So as I was writing another blog, which I have saved as a draft now. I came to a point where I didn’t know how I wanted to word it because of how I wanted to avoid someone reading it and having the wrong interpretation. Some things I started to think about were “Why am I writing this?”, “Do I want, care, need someone to read this?”, “What would someone think is going through my mind when reading this?” “Emma Stone is really hot.”, “Is somebody else thinking the same thing?” and “Is somebody out there feeling the same way?”
All those questions made me realize, maybe just remember that this is why I love writing. It’s not just the fictional stories/scripts I come up with but the personal truths that seem to just come out of me easier through this medium. Writing is what I do and the subject doesn’t matter, ever. Could it change people’s perspective of me? Yes. But in a good way or in a bad way is going to differ from person to person. I see it though as this is still the same person I have always been and people are just reading this side of me they haven’t seen and maybe if they ever were, they maybe wouldn’t have expected to find out this way. This is giving me more respect to blog writers & readers.
“Why am I writing this?” – This isn’t a question pertaining necessarily to this particular blog but any blog I write.

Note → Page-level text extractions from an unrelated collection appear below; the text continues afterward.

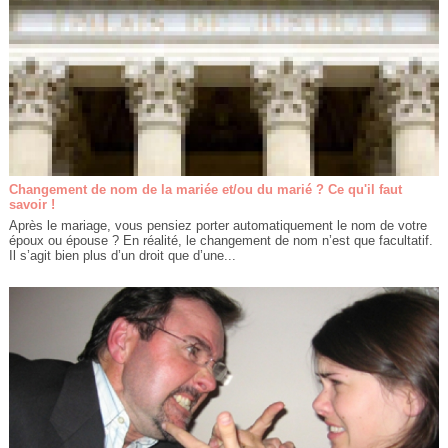
Changement de nom de la mariée et/ou du marié ? Ce qu'il faut
savoir !
Après le mariage, vous pensiez porter automatiquement le nom de votre
époux ou épouse ? En réalité, le changement de nom n’est que facultatif.
Il s’agit bien plus d’un droit que d’une...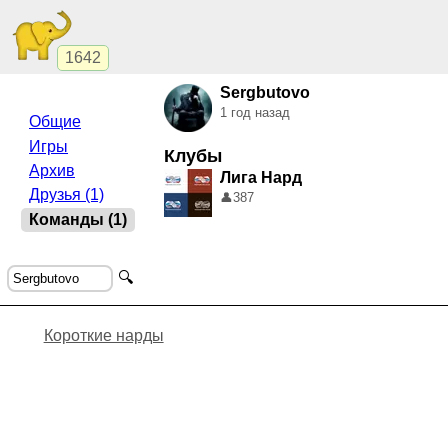
1642
Sergbutovo
1 год назад
Общие
Игры
Клубы
Архив
Лига Нард
Друзья (1)
👤
387
Команды (1)
🔍
Короткие нарды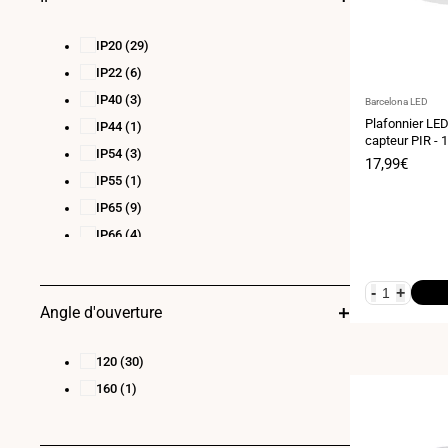
IP20
(29)
IP22
(6)
IP40
(3)
Fournisseur
Barcelona LED
:
Plafonnier LED
IP44
(1)
capteur PIR - 
IP54
(3)
Diamètre réglab
Prix
17,99€
encastré - IP5
de
IP55
(1)
vente
IP65
(9)
IP66
(4)
-
+
Angle d'ouverture
120
(30)
160
(1)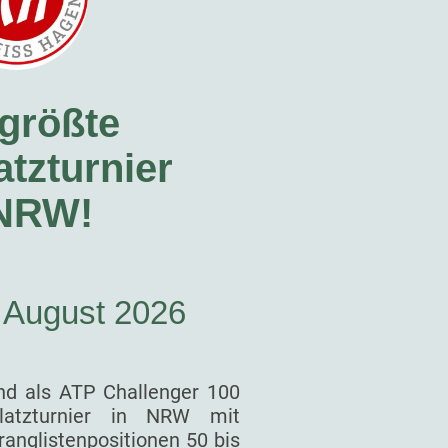
größte
tzturnier
 NRW!
. August 2026
nd als ATP Challenger 100
latzturnier in NRW mit
ranglistenpositionen 50 bis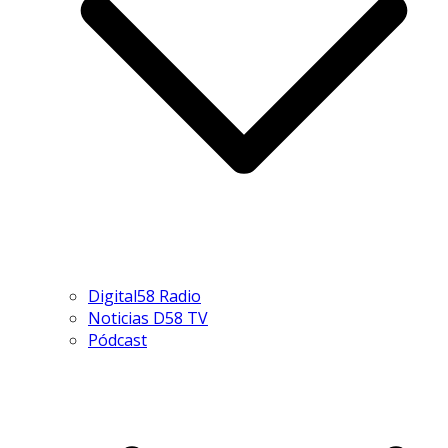
Digital58 Radio
Noticias D58 TV
Pódcast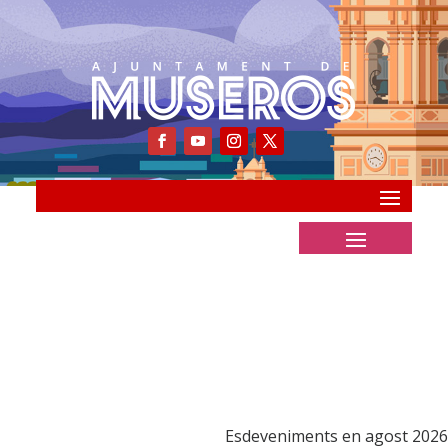
Esdeveniments en agost 2026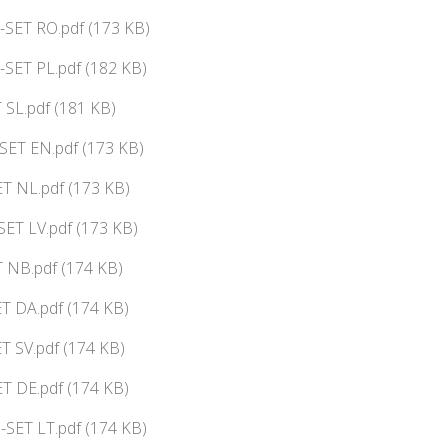
-SET RO.pdf (173 KB)
SET PL.pdf (182 KB)
 SL.pdf (181 KB)
ET EN.pdf (173 KB)
T NL.pdf (173 KB)
ET LV.pdf (173 KB)
 NB.pdf (174 KB)
 DA.pdf (174 KB)
 SV.pdf (174 KB)
T DE.pdf (174 KB)
SET LT.pdf (174 KB)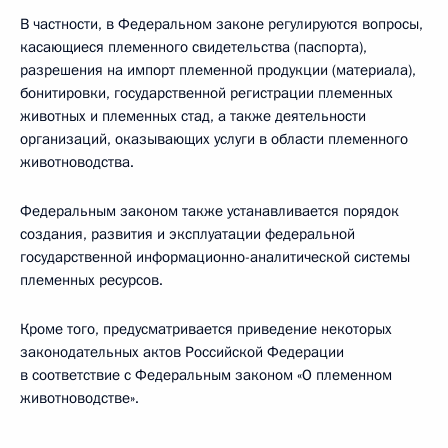
В частности, в Федеральном законе регулируются вопросы,
касающиеся племенного свидетельства (паспорта),
разрешения на импорт племенной продукции (материала),
бонитировки, государственной регистрации племенных
животных и племенных стад, а также деятельности
организаций, оказывающих услуги в области племенного
животноводства.
Федеральным законом также устанавливается порядок
создания, развития и эксплуатации федеральной
государственной информационно-аналитической системы
племенных ресурсов.
Кроме того, предусматривается приведение некоторых
законодательных актов Российской Федерации
в соответствие с Федеральным законом «О племенном
животноводстве».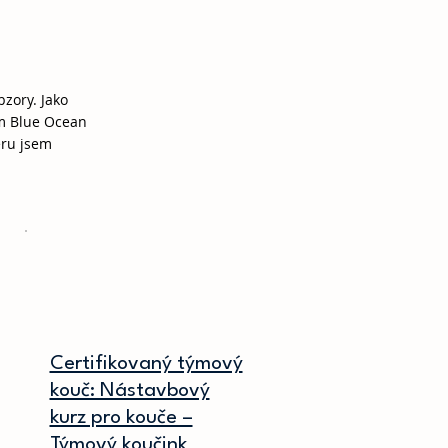
zory. Jako
em Blue Ocean
éru jsem
Certifikovaný týmový
kouč: Nástavbový
kurz pro kouče –
Týmový koučink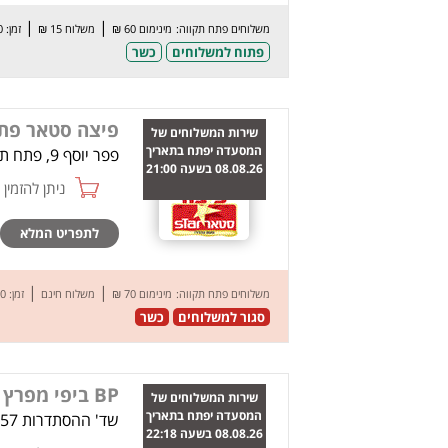
|
|
משלוחים פתח תקווה:
מינימום 60 ₪
משלוח 15 ₪
זמן: 60 דק’
פתוח למשלוחים
כשר
פיצה סטאר פת
שירות המשלוחים של
המסעדה יפתח בתאריך
פפר יוסף 9, פתח תקווה
08.08.26 בשעה 21:00
ניתן להזמין online
לתפריט המלא
|
|
משלוחים פתח תקווה:
מינימום 70 ₪
משלוח חינם
זמן: 50 דק’
סגור למשלוחים
כשר
BP ביפי מפרץ חיפה
שירות המשלוחים של
המסעדה יפתח בתאריך
שד' ההסתדרות 157, חיפה
08.08.26 בשעה 22:18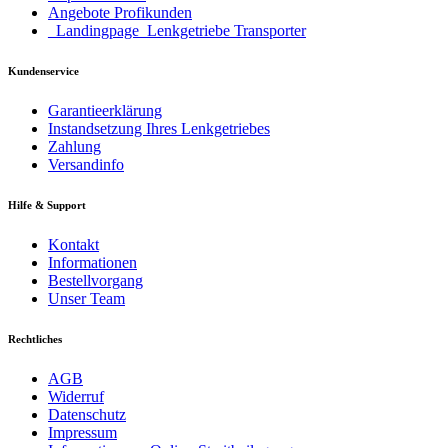
Angebote Profikunden
_Landingpage_Lenkgetriebe Transporter
Kundenservice
Garantieerklärung
Instandsetzung Ihres Lenkgetriebes
Zahlung
Versandinfo
Hilfe & Support
Kontakt
Informationen
Bestellvorgang
Unser Team
Rechtliches
AGB
Widerruf
Datenschutz
Impressum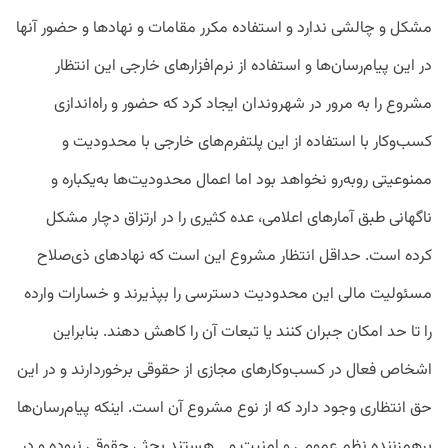
مشکل و چالشی ندارد و استفاده مکرر مقامات و نهادها و حضور آنها
در این پیام‌رسان‌ها و استفاده از نرم‌افزارهای خارجی این انتظار
مشروع را به مرور در شهروندان ایجاد کرد که حضور و راه‌اندازی
کسب‌وکار با استفاده از این پلتفرم‌های خارجی با محدودیت و
ممنوعیتی روبه‌رو نخواهد بود اما اعمال محدودیت‌ها به‌یکباره و
ناگهانی طبق آمارهای اعلامی، عده کثیری را در ارتزاق دچار مشکل
کرده است. حداقل انتظار مشروع این است که نهادهای ذی‌صلاح
مسئولیت مالی این محدودیت دسترسی را بپذیرند و خسارات وارده
را تا حد امکان جبران کنند یا تبعات آن را کاهش دهند. بنابراین
اشخاص فعال در کسب‌وکارهای مجازی از حقوقی برخوردارند و در این
حق انتظاری وجود دارد که از نوع مشروع آن است. اینکه پیام‌رسان‌ها
برهم‌زننده نظم عمومی و امنیت و… هستند بحثی حقوقی نبوده و در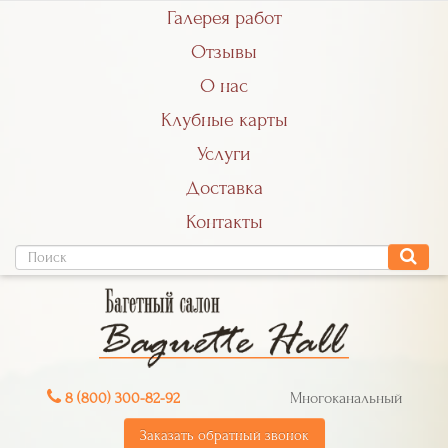
Галерея работ
Отзывы
О нас
Клубные карты
Услуги
Доставка
Контакты
8 (800) 300-82-92
Многоканальный
Заказать обратный звонок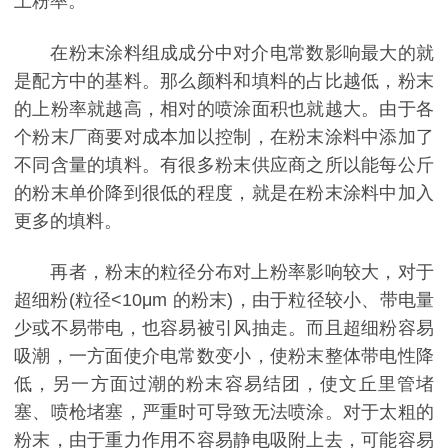
上粉率。
在粉末涂料组成成分中对介电常数影响最大的就
是配方中的基料。那么颜料和填料的占比越低，粉末
的上粉率就越高，相对的喷涂面积也就越大。由于各
个粉末厂商要对成本加以控制，在粉末涂料中添加了
不同含量的填料。有很多粉末供应商之所以能每公斤
的粉末单价降到很低的程度，就是在粉末涂料中加入
更多的填料。
再者，粉末的粒径分布对上粉率影响较大，对于
超细粉(粒径<10μm 的粉末)，由于粒径较小、带电量
少或不易带电，也容易被引风抽走。而且超细粉容易
吸潮，一方面使介电常数变小，使粉末整体带电性降
低，另一方面过潮的粉末容易结团，使文丘里管堵
塞、喷枪堵塞，严重时可导致无法喷涂。对于太粗的
粉末，由于重力作用不容易静电吸附上去，可能容易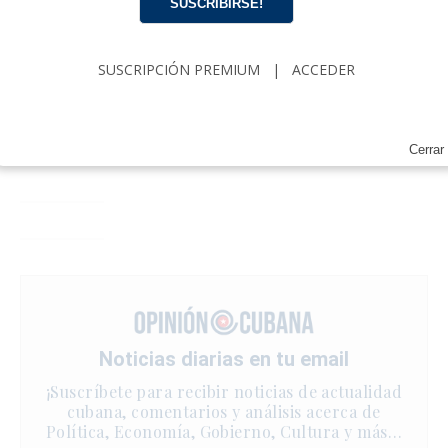
SUSCRIBIRSE!
SUSCRIPCIÓN PREMIUM
|
ACCEDER
Cerrar
Noticias diarias en tu email
¡Suscríbete para recibir noticias de actualidad
cubana, comentarios y análisis acerca de
Política, Economía, Gobierno, Cultura y más…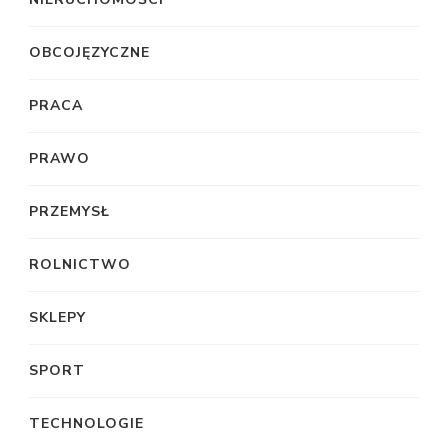
OBCOJĘZYCZNE
PRACA
PRAWO
PRZEMYSŁ
ROLNICTWO
SKLEPY
SPORT
TECHNOLOGIE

I’m writing this because it’s my current thought and thats what blog means to me. I’m not feeling that way but maybe this is me reaching out for something, someone…..
“Do I want, care, need someone to read this?” – I’m putting the time into this so of course I want someone to read it and it’s probably just a self-gratification. I don’t care if anyone reads it and it’s not going to kill me so I don’t need someone to read this.
“What would someone think is going through my mind when reading this?” – Everybody is different, that’s why this is me and you are you.
“Emma Stone is really hot.” – I’m watching Zombieland…. she’s really hot.
“Is someone else thinking the same thing?” – There’s a lot of people in the world, don’t know statistics if there is even one for this but it’s pretty cool to think about. I mean come on! They make movies, books, articles, thesis about this stuff.